▶ **Prompt**
Apart from the pictures, print the data below exactly as given.

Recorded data
________________________
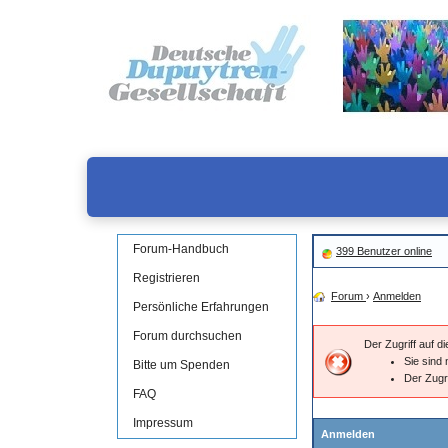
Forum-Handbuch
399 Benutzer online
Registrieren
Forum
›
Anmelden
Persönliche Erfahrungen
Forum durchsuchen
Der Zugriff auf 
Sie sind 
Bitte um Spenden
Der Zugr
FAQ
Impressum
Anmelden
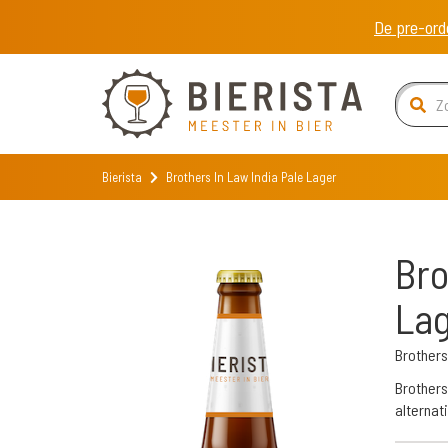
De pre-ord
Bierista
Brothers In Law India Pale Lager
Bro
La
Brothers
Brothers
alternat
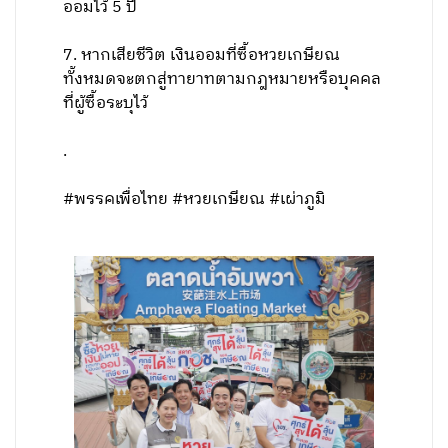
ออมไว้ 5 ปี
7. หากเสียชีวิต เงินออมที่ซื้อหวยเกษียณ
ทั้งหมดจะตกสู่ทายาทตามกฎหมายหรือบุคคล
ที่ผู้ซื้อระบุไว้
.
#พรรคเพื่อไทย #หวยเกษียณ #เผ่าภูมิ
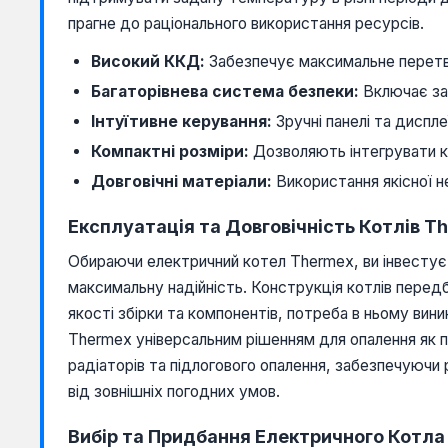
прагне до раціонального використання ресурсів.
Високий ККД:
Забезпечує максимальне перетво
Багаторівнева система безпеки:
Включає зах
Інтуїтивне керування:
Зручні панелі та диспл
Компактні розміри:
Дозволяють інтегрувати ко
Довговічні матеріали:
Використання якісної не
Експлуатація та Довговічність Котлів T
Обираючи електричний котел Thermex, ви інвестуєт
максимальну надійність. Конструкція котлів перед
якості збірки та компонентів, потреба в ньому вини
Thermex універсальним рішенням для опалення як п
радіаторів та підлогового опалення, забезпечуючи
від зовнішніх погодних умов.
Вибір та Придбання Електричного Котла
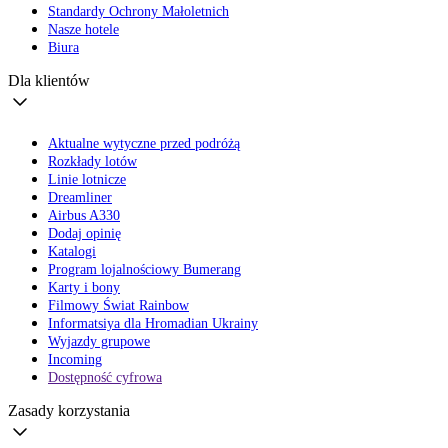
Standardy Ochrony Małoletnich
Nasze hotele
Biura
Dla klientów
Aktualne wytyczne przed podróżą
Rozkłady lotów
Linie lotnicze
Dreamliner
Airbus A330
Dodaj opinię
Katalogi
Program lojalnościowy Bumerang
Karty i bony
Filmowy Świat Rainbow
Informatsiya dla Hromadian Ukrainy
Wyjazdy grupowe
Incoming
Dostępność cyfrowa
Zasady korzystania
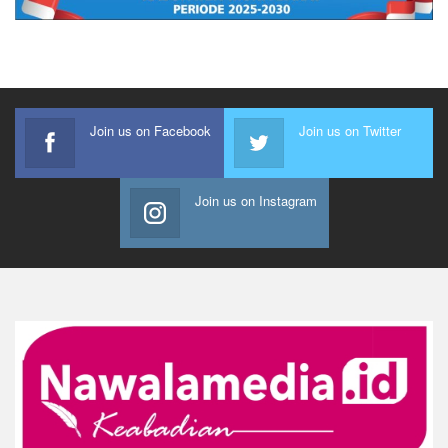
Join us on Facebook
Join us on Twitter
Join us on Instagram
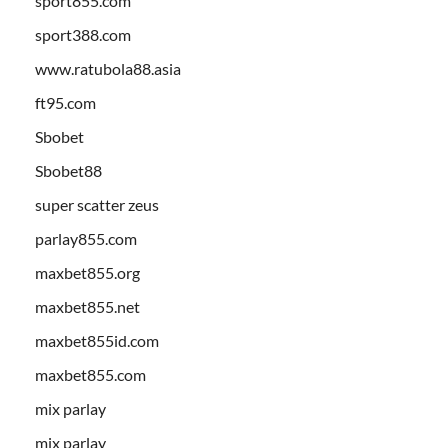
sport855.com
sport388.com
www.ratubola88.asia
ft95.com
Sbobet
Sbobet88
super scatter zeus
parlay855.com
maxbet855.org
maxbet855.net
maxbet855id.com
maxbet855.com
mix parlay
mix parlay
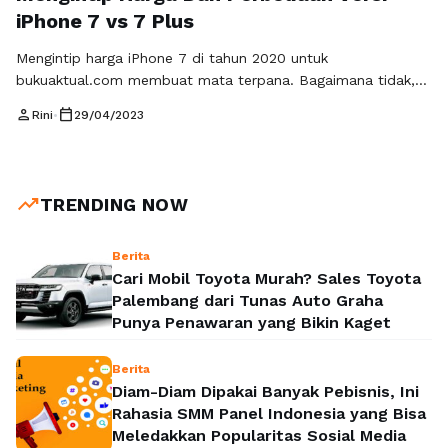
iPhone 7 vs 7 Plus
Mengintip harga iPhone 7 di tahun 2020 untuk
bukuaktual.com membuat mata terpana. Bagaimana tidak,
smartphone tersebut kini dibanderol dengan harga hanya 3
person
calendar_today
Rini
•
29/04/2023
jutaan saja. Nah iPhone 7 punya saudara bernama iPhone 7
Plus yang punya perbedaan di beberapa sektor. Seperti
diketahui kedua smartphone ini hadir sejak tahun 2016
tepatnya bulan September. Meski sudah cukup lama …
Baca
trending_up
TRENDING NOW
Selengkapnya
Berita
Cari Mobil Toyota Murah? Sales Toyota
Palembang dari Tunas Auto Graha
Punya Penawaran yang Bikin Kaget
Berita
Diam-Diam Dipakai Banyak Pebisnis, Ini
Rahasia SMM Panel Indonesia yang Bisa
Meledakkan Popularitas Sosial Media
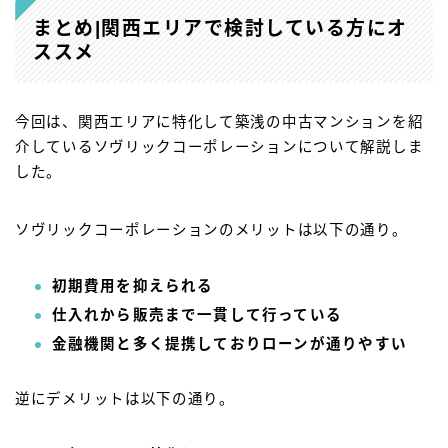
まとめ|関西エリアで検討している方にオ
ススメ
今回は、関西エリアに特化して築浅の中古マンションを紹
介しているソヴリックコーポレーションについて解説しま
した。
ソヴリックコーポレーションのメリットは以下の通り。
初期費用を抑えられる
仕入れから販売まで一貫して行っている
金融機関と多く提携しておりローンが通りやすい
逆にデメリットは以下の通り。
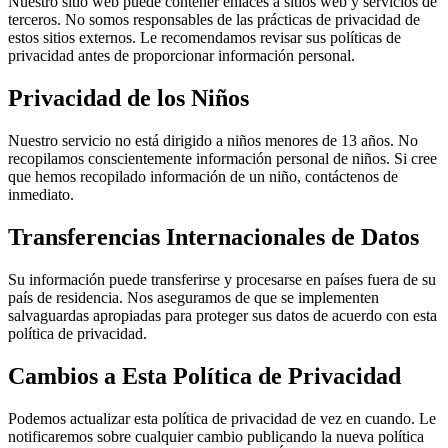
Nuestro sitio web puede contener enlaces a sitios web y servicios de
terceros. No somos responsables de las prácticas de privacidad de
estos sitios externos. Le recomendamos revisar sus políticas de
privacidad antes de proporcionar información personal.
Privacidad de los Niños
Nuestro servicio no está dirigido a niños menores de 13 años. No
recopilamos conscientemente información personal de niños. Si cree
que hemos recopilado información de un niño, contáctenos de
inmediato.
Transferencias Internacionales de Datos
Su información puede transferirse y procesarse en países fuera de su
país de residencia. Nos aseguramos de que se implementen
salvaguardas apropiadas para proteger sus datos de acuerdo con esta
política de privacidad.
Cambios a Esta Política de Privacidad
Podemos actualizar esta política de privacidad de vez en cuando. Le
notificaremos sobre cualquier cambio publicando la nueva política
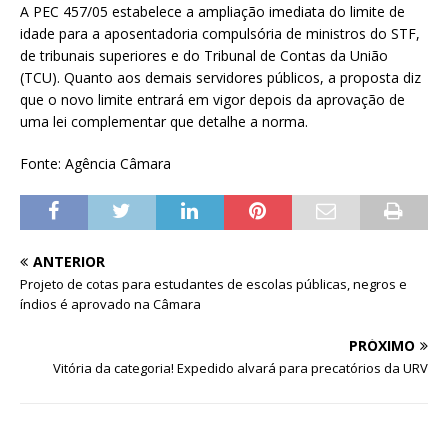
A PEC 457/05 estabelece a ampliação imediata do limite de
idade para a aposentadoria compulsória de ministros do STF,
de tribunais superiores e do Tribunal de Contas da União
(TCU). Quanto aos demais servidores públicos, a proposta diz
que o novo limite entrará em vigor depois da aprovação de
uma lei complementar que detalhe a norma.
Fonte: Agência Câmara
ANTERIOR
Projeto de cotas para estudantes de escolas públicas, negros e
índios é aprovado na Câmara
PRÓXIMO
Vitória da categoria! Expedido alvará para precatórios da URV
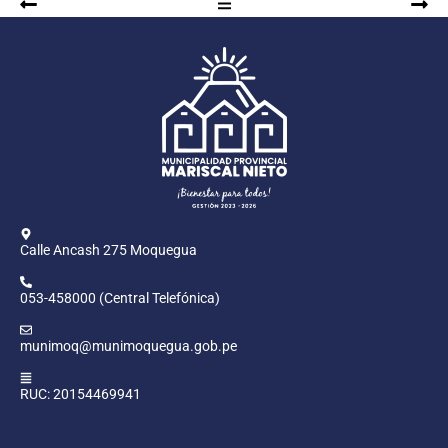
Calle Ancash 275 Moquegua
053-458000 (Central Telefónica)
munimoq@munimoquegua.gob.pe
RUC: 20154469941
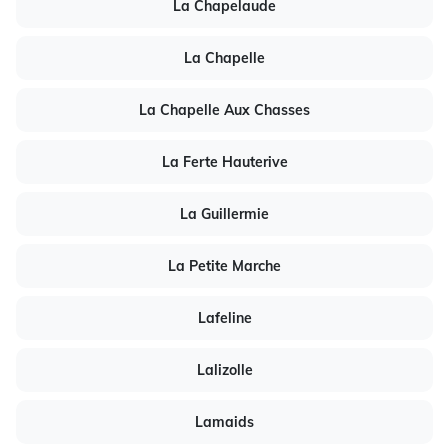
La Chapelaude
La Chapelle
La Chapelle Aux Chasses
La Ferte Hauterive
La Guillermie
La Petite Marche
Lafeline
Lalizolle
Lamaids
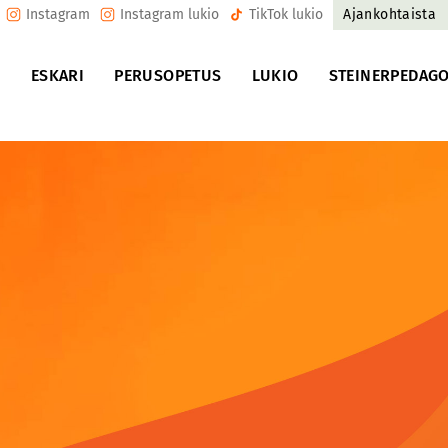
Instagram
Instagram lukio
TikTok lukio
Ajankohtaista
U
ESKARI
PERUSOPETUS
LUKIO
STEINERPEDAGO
________________________
▶ **Your solution**
Forum-Handbuch
399 Benutzer online
Registrieren
Forum
›
Anmelden
Persönliche Erfahrungen
Forum durchsuchen
Der Zugriff auf 
Sie sind 
Bitte um Spenden
Der Zugr
FAQ
Impressum
Anmelden
De pre-ord
Bierista
Brothers In Law India Pale Lager
Bro
La
Brothers
Brothers
alternat
ออมไว้ 5 ปี
7. หากเสียชีวิต เงินออมที่ซื้อหวยเกษียณ
ทั้งหมดจะตกสู่ทายาทตามกฎหมายหรือบุคคล
ที่ผู้ซื้อระบุไว้
.
#พรรคเพื่อไทย #หวยเกษียณ #เผ่าภูมิ
прагне до раціонального використання ресурсів.
Високий ККД:
Забезпечує максимальне перетво
Багаторівнева система безпеки:
Включає зах
Інтуїтивне керування:
Зручні панелі та диспл
Компактні розміри:
Дозволяють інтегрувати ко
Довговічні матеріали:
Використання якісної не
Експлуатація та Довговічність Котлів T
Обираючи електричний котел Thermex, ви інвестуєт
максимальну надійність. Конструкція котлів перед
якості збірки та компонентів, потреба в ньому вини
Thermex універсальним рішенням для опалення як п
радіаторів та підлогового опалення, забезпечуючи
від зовнішніх погодних умов.
Вибір та Придбання Електричного Котла
Standardy Ochrony Małoletnich
Nasze hotele
Biura
Dla klientów
Aktualne wytyczne przed podróżą
Rozkłady lotów
Linie lotnicze
Dreamliner
Airbus A330
Dodaj opinię
Katalogi
Program lojalnościowy Bumerang
Karty i bony
Filmowy Świat Rainbow
Informatsiya dla Hromadian Ukrainy
Wyjazdy grupowe
Incoming
Dostępność cyfrowa
Zasady korzystania
Join us on Facebook
Join us on Twitter
Join us on Instagram
sport855.com
sport388.com
www.ratubola88.asia
ft95.com
Sbobet
Sbobet88
super scatter zeus
parlay855.com
maxbet855.org
maxbet855.net
maxbet855id.com
maxbet855.com
mix parlay
mix parlay
iPhone 7 vs 7 Plus
Mengintip harga iPhone 7 di tahun 2020 untuk
bukuaktual.com membuat mata terpana. Bagaimana tidak,
smartphone tersebut kini dibanderol dengan harga hanya 3
person
calendar_today
Rini
•
29/04/2023
jutaan saja. Nah iPhone 7 punya saudara bernama iPhone 7
Plus yang punya perbedaan di beberapa sektor. Seperti
diketahui kedua smartphone ini hadir sejak tahun 2016
tepatnya bulan September. Meski sudah cukup lama …
Baca
trending_up
TRENDING NOW
Selengkapnya
Berita
Cari Mobil Toyota Murah? Sales Toyota
Palembang dari Tunas Auto Graha
Punya Penawaran yang Bikin Kaget
Berita
Diam-Diam Dipakai Banyak Pebisnis, Ini
Rahasia SMM Panel Indonesia yang Bisa
Meledakkan Popularitas Sosial Media
まとめ|関西エリアで検討している方にオ
ススメ
今回は、関西エリアに特化して築浅の中古マンションを紹
介しているソヴリックコーポレーションについて解説しま
した。
ソヴリックコーポレーションのメリットは以下の通り。
初期費用を抑えられる
仕入れから販売まで一貫して行っている
金融機関と多く提携しておりローンが通りやすい
逆にデメリットは以下の通り。
Nuestro sitio web puede contener enlaces a sitios web y servicios de
terceros. No somos responsables de las prácticas de privacidad de
estos sitios externos. Le recomendamos revisar sus políticas de
privacidad antes de proporcionar información personal.
Privacidad de los Niños
Nuestro servicio no está dirigido a niños menores de 13 años. No
recopilamos conscientemente información personal de niños. Si cree
que hemos recopilado información de un niño, contáctenos de
inmediato.
Transferencias Internacionales de Datos
Su información puede transferirse y procesarse en países fuera de su
país de residencia. Nos aseguramos de que se implementen
salvaguardas apropiadas para proteger sus datos de acuerdo con esta
política de privacidad.
Cambios a Esta Política de Privacidad
Podemos actualizar esta política de privacidad de vez en cuando. Le
notificaremos sobre cualquier cambio publicando la nueva política
A PEC 457/05 estabelece a ampliação imediata do limite de
idade para a aposentadoria compulsória de ministros do STF,
de tribunais superiores e do Tribunal de Contas da União
(TCU). Quanto aos demais servidores públicos, a proposta diz
que o novo limite entrará em vigor depois da aprovação de
uma lei complementar que detalhe a norma.
Fonte: Agência Câmara
ANTERIOR
Projeto de cotas para estudantes de escolas públicas, negros e
índios é aprovado na Câmara
PRÓXIMO
Vitória da categoria! Expedido alvará para precatórios da URV
Calle Ancash 275 Moquegua
053-458000 (Central Telefónica)
munimoq@munimoquegua.gob.pe
RUC: 20154469941
La Chapelaude
La Chapelle
La Chapelle Aux Chasses
La Ferte Hauterive
La Guillermie
La Petite Marche
Lafeline
Lalizolle
Lamaids
Instagram
Instagram lukio
TikTok lukio
Ajankohtaista
U
ESKARI
PERUSOPETUS
LUKIO
STEINERPEDAGO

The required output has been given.